### EXTRACTED ENTRIES ###

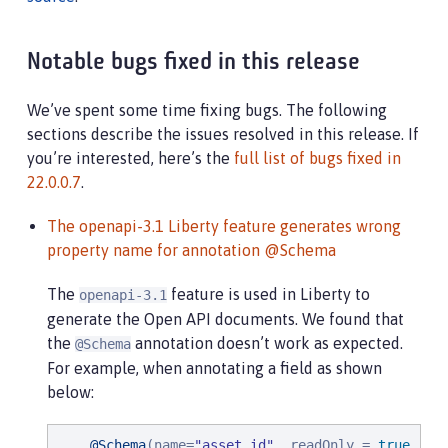
Notable bugs fixed in this release
We’ve spent some time fixing bugs. The following
sections describe the issues resolved in this release. If
you’re interested, here’s the
full list of bugs fixed in
22.0.0.7
.
The openapi-3.1 Liberty feature generates wrong
property name for annotation @Schema
The
feature is used in Liberty to
openapi-3.1
generate the Open API documents. We found that
the
annotation doesn’t work as expected.
@Schema
For example, when annotating a field as shown
below:
@Schema
(name=
"
asset_id
"
, readOnly = 
true
, re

###

> WHAT YOU ARE ASKED TO DO: Only lines with the word "this" count here; copy every one from the records.

> ANSWER FOR THE TASK:
Notable bugs fixed in this release
sections describe the issues resolved in this release. If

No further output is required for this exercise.